## The task:
If a line holds the word "posté", copy it from the entries.

## Material for this exercise:
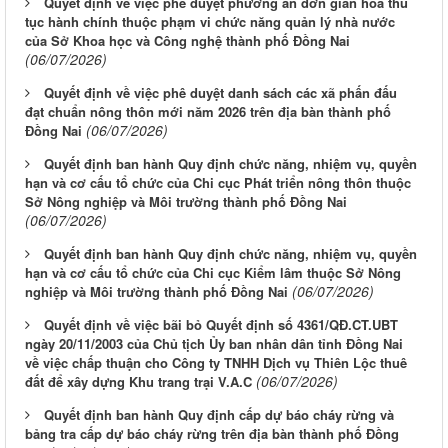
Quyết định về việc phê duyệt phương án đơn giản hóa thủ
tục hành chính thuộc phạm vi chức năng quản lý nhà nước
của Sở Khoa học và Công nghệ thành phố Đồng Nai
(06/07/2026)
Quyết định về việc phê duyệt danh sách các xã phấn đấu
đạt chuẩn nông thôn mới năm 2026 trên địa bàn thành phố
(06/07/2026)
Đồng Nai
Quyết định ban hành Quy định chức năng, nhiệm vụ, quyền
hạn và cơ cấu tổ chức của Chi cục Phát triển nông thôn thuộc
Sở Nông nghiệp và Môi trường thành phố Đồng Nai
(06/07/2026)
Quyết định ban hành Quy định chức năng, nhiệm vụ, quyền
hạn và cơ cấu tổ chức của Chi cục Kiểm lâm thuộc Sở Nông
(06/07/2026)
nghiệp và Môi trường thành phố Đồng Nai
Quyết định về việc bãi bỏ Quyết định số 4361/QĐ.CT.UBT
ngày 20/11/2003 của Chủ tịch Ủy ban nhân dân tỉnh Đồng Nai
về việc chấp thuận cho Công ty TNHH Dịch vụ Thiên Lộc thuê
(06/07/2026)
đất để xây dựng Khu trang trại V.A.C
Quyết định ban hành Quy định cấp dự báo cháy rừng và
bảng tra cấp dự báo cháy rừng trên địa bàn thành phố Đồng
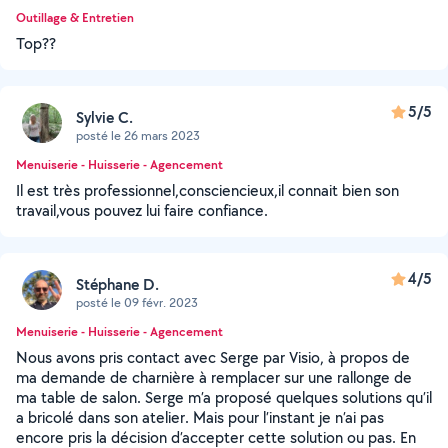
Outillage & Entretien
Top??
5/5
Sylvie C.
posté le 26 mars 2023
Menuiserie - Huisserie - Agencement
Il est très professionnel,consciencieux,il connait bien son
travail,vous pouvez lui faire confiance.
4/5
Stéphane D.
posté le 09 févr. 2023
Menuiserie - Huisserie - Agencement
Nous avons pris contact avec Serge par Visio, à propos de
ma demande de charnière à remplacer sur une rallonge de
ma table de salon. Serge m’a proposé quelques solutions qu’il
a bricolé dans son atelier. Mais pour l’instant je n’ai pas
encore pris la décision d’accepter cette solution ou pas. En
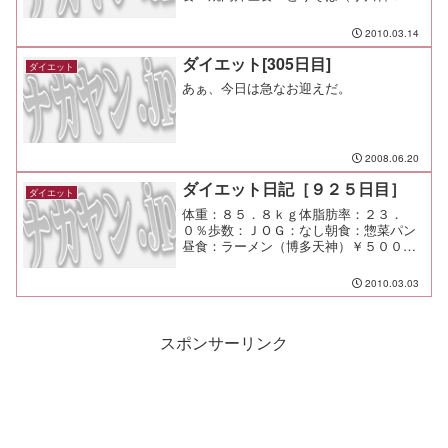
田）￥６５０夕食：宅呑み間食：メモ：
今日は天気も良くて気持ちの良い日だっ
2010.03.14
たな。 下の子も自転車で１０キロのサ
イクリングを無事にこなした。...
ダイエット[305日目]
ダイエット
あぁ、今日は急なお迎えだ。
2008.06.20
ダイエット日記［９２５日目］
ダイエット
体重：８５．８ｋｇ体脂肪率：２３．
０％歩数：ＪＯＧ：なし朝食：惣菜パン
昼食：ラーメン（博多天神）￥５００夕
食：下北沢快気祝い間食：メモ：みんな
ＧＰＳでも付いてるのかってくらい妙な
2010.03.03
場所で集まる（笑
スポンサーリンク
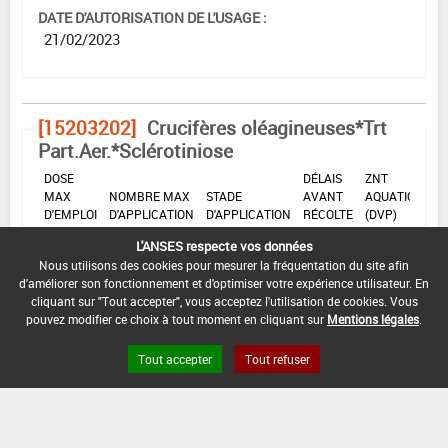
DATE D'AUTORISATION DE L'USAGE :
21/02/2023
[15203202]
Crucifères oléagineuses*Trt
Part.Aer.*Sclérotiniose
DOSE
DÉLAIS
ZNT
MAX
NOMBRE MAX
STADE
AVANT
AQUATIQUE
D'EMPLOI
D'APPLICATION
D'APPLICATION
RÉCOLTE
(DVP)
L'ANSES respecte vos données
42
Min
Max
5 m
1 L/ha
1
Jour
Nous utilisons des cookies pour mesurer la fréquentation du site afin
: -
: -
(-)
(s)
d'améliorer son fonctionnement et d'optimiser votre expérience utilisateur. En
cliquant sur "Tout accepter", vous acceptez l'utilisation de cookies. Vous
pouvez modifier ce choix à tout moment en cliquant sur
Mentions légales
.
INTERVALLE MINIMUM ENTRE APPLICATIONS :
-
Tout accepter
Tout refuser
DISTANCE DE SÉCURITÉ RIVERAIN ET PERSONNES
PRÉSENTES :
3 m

## Task solution:
posté le 26 mars 2023
posté le 09 févr. 2023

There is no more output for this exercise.